[Collected data]
- Opening Delimiter -
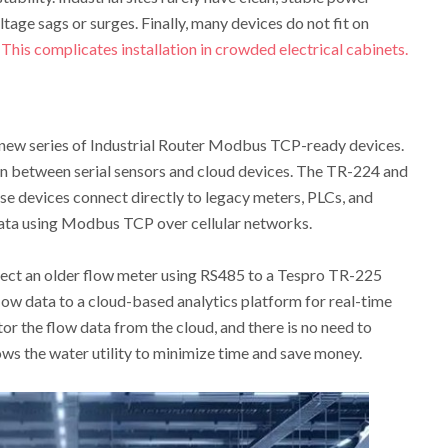
ltage sags or surges. Finally, many devices do not fit on
.
This complicates installation in crowded electrical cabinets.
 new series of Industrial Router Modbus TCP-ready devices.
n between serial sensors and cloud devices. The TR-224 and
 devices connect directly to legacy meters, PLCs, and
ata using Modbus TCP over cellular networks.
nnect an older flow meter using RS485 to a Tespro TR-225
low data to a cloud-based analytics platform for real-time
or the flow data from the cloud, and there is no need to
ows the water utility to minimize time and save money.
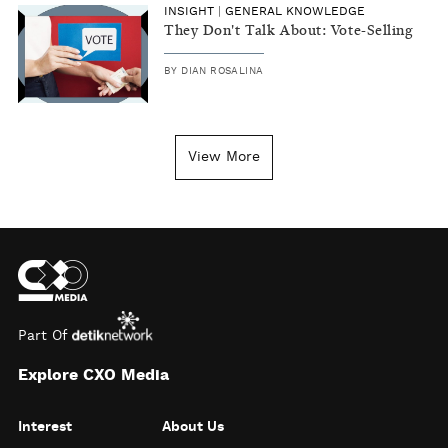
INSIGHT
|
GENERAL KNOWLEDGE
They Don't Talk About: Vote-Selling
BY
DIAN ROSALINA
View More
Part Of
Explore CXO Media
Interest
About Us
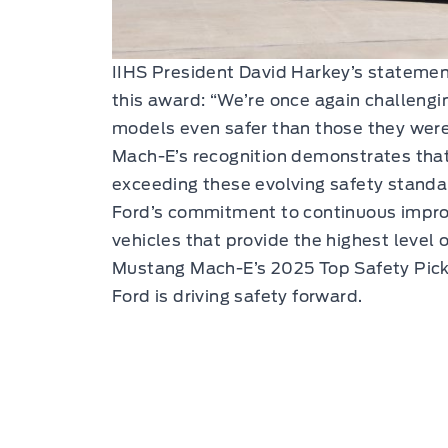
IIHS President David Harkey’s statemen
this award: “We’re once again challeng
models even safer than those they were
Mach-E’s recognition demonstrates that
exceeding these evolving safety standa
Ford’s commitment to continuous improv
vehicles that provide the highest level 
Mustang Mach-E’s 2025 Top Safety Pick+
Ford is driving safety forward.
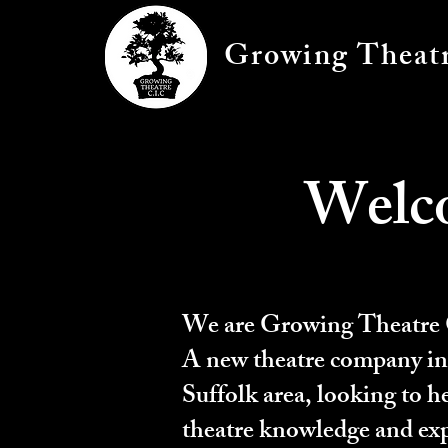
Growing Theat
Welc
We are Growing Theatre
A new theatre company in
Suffolk area, looking to h
theatre knowledge and exp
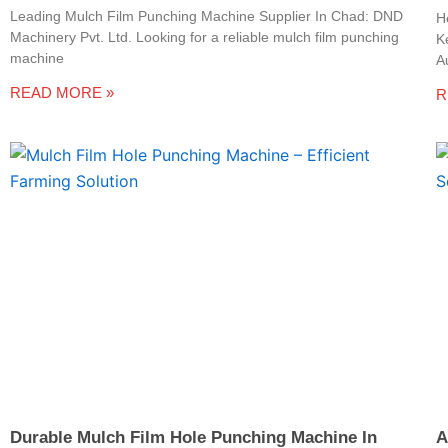
Leading Mulch Film Punching Machine Supplier In Chad: DND
H
Machinery Pvt. Ltd. Looking for a reliable mulch film punching
K
machine
A
READ MORE »
R
Durable Mulch Film Hole Punching Machine In
A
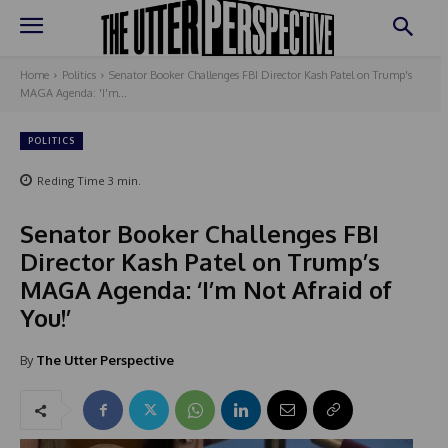
Home
Politics
Senator Booker Challenges FBI Director Kash Patel on Trump's
MAGA Agenda: 'I'm...
POLITICS
Reding Time
3
min.
Senator Booker Challenges FBI
Director Kash Patel on Trump’s
MAGA Agenda: ‘I’m Not Afraid of
You!’
By
The Utter Perspective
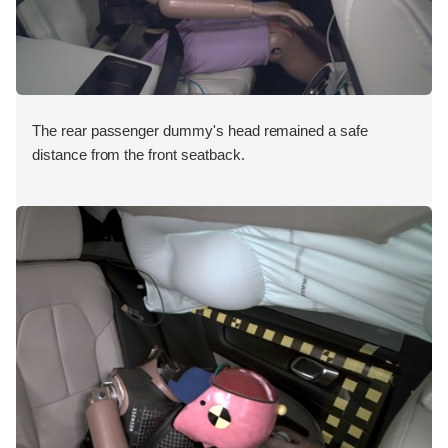
The rear passenger dummy's head remained a safe
distance from the front seatback.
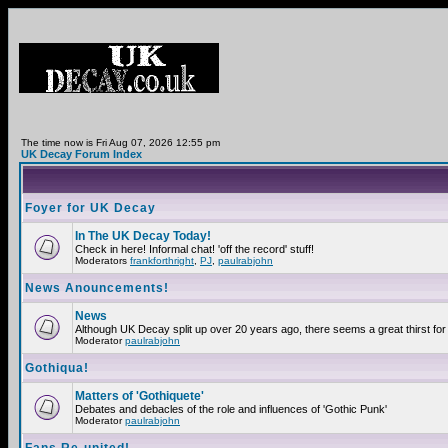
The time now is Fri Aug 07, 2026 12:55 pm
UK Decay Forum Index
Foyer for UK Decay
In The UK Decay Today!
Check in here! Informal chat! 'off the record' stuff!
Moderators
frankforthright
,
PJ
,
paulrabjohn
News Anouncements!
News
Although UK Decay split up over 20 years ago, there seems a great thirst for 
Moderator
paulrabjohn
Gothiqua!
Matters of 'Gothiquete'
Debates and debacles of the role and influences of 'Gothic Punk'
Moderator
paulrabjohn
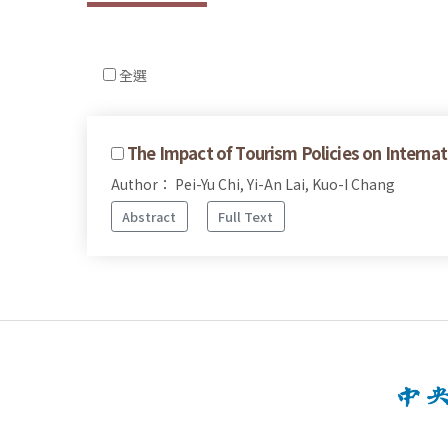
全選
The Impact of Tourism Policies on Internat
Author： Pei-Yu Chi, Yi-An Lai, Kuo-I Chang
Abstract
Full Text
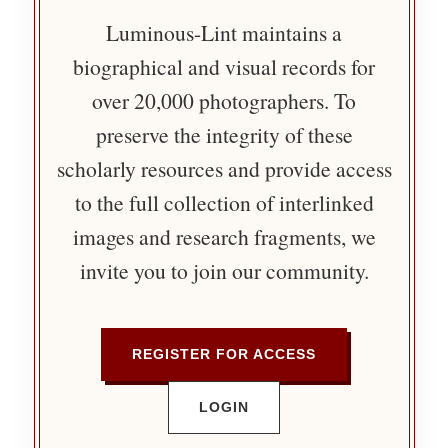
Luminous-Lint maintains a
biographical and visual records for
over 20,000 photographers. To
preserve the integrity of these
scholarly resources and provide access
to the full collection of interlinked
images and research fragments, we
invite you to join our community.
REGISTER FOR ACCESS
LOGIN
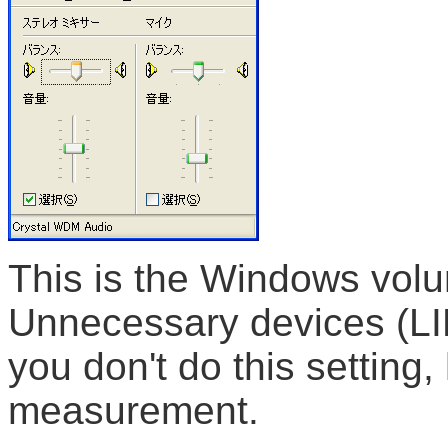
This is the Windows volu
Unnecessary devices (LI
you don't do this setting
measurement.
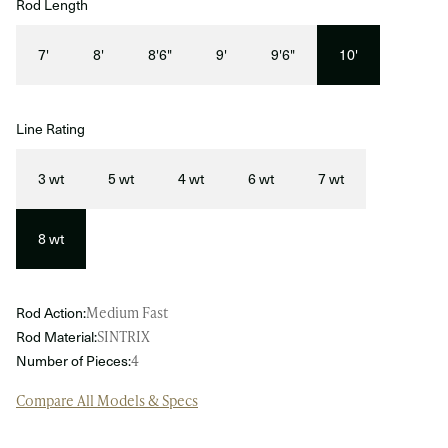
Rod Length
7'
8'
8'6"
9'
9'6"
10'
Line Rating
3 wt
5 wt
4 wt
6 wt
7 wt
8 wt
Rod Action:
Medium Fast
Rod Material:
SINTRIX
Number of Pieces:
4
Compare All Models & Specs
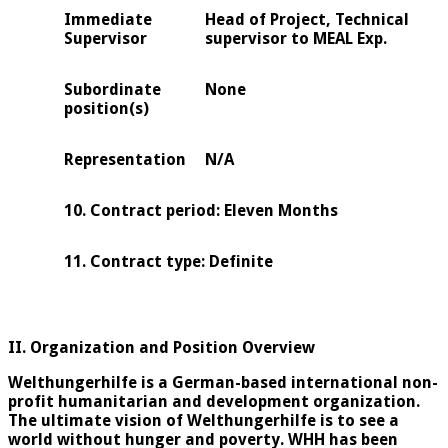
Immediate
Head of Project, Technical
Supervisor
supervisor to MEAL Exp.
Subordinate
None
position(s)
Representation
N/A
10. Contrac
t
period: Eleven Months
11. Contract type: Definite
II. Organization and Position Overview
Welthungerhilfe is a German-based international non-
profit humanitarian and development organization.
The ultimate vision of Welthungerhilfe is to see a
world without hunger and poverty. WHH has been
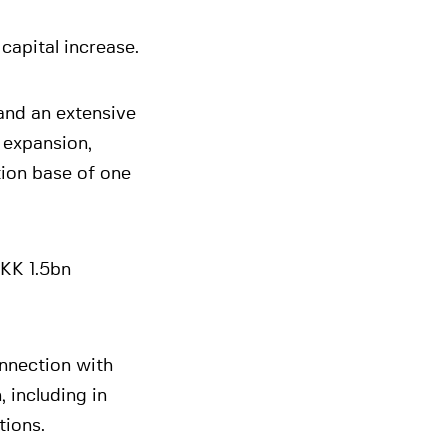
apital increase.
and an extensive
 expansion,
ion base of one
DKK 1.5bn
nnection with
 including in
tions.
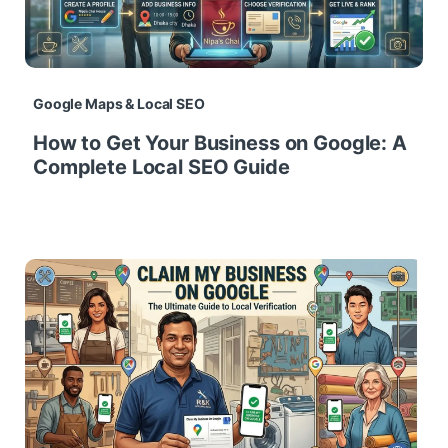
Google Maps & Local SEO
How to Get Your Business on Google: A
Complete Local SEO Guide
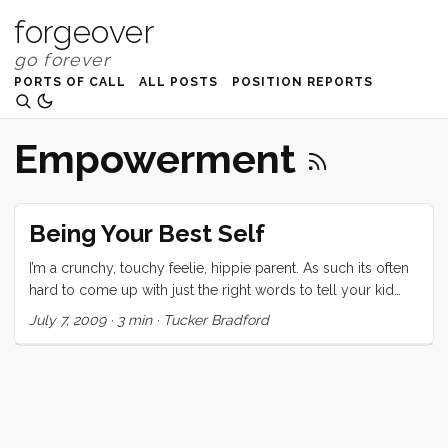
forgeover
PORTS OF CALL
ALL POSTS
POSITION REPORTS
Empowerment
Being Your Best Self
I’m a crunchy, touchy feelie, hippie parent. As such its often
hard to come up with just the right words to tell your kid
that biting her mom and laughing about it makes you wildly,
July 7, 2009
·
3 min
·
Tucker Bradford
furiously, and deeply unhappy. As a hippie, touchy feelie,
AP, parent you are not, for example supposed to say “Do
that again and you’re out of the family.” Nor is it encouraged
to shout “Are you insane?” It’s just not the thing. Conversely
the suggested mantras “Biting is not okay” and “We don’t
bite sweetie,” just don’t really satisfy the deep, furious, wild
- Closing Delimiter -
The job is to copy all the records precisely while omitting any picture.

OUTPUT FOR THIS TASK
ltage sags or surges. Finally, many devices do not fit on
.
This complicates installation in crowded electrical cabinets.
 new series of Industrial Router Modbus TCP-ready devices.
n between serial sensors and cloud devices. The TR-224 and
 devices connect directly to legacy meters, PLCs, and
ata using Modbus TCP over cellular networks.
nnect an older flow meter using RS485 to a Tespro TR-225
low data to a cloud-based analytics platform for real-time
or the flow data from the cloud, and there is no need to
ows the water utility to minimize time and save money.
INSIGHT
|
GENERAL KNOWLEDGE
They Don't Talk About: Vote-Selling
BY
DIAN ROSALINA
View More
Part Of
Explore CXO Media
Interest
About Us
IIHS President David Harkey’s statemen
this award: “We’re once again challeng
models even safer than those they were
Mach-E’s recognition demonstrates that
exceeding these evolving safety standa
Ford’s commitment to continuous improv
vehicles that provide the highest level 
Mustang Mach-E’s 2025 Top Safety Pick+
Ford is driving safety forward.
Growing Theat
Welc
We are Growing Theatre
A new theatre company in
Suffolk area, looking to h
theatre knowledge and exp
Leading Mulch Film Punching Machine Supplier In Chad: DND
H
Machinery Pvt. Ltd. Looking for a reliable mulch film punching
K
machine
A
READ MORE »
R
Durable Mulch Film Hole Punching Machine In
A
Home
Politics
Senator Booker Challenges FBI Director Kash Patel on Trump's
MAGA Agenda: 'I'm...
POLITICS
Reding Time
3
min.
Senator Booker Challenges FBI
Director Kash Patel on Trump’s
MAGA Agenda: ‘I’m Not Afraid of
You!’
By
The Utter Perspective
The rear passenger dummy's head remained a safe
distance from the front seatback.
The time now is Fri Aug 07, 2026 12:55 pm
UK Decay Forum Index
Foyer for UK Decay
In The UK Decay Today!
Check in here! Informal chat! 'off the record' stuff!
Moderators
frankforthright
,
PJ
,
paulrabjohn
News Anouncements!
News
Although UK Decay split up over 20 years ago, there seems a great thirst for 
Moderator
paulrabjohn
Gothiqua!
Matters of 'Gothiquete'
Debates and debacles of the role and influences of 'Gothic Punk'
Moderator
paulrabjohn
全選
The Impact of Tourism Policies on Internat
Author： Pei-Yu Chi, Yi-An Lai, Kuo-I Chang
Abstract
Full Text
Luminous-Lint maintains a
biographical and visual records for
over 20,000 photographers. To
preserve the integrity of these
scholarly resources and provide access
to the full collection of interlinked
images and research fragments, we
invite you to join our community.
REGISTER FOR ACCESS
LOGIN
This is the Windows volu
Unnecessary devices (LI
you don't do this setting
measurement.
Rod Length
7'
8'
8'6"
9'
9'6"
10'
Line Rating
3 wt
5 wt
4 wt
6 wt
7 wt
8 wt
Rod Action:
Medium Fast
Rod Material:
SINTRIX
Number of Pieces:
4
Compare All Models & Specs
Immediate
Head of Project, Technical
Supervisor
supervisor to MEAL Exp.
Subordinate
None
position(s)
Representation
N/A
10. Contrac
t
period: Eleven Months
11. Contract type: Definite
II. Organization and Position Overview
Welthungerhilfe is a German-based international non-
profit humanitarian and development organization.
The ultimate vision of Welthungerhilfe is to see a
world without hunger and poverty. WHH has been
apital increase.
and an extensive
 expansion,
ion base of one
DKK 1.5bn
nnection with
 including in
tions.
Google Maps & Local SEO
How to Get Your Business on Google: A
Complete Local SEO Guide
forgeover
PORTS OF CALL
ALL POSTS
POSITION REPORTS
Empowerment
Being Your Best Self
I’m a crunchy, touchy feelie, hippie parent. As such its often
hard to come up with just the right words to tell your kid
that biting her mom and laughing about it makes you wildly,
July 7, 2009
·
3 min
·
Tucker Bradford
furiously, and deeply unhappy. As a hippie, touchy feelie,
AP, parent you are not, for example supposed to say “Do
that again and you’re out of the family.” Nor is it encouraged
to shout “Are you insane?” It’s just not the thing. Conversely
the suggested mantras “Biting is not okay” and “We don’t
bite sweetie,” just don’t really satisfy the deep, furious, wild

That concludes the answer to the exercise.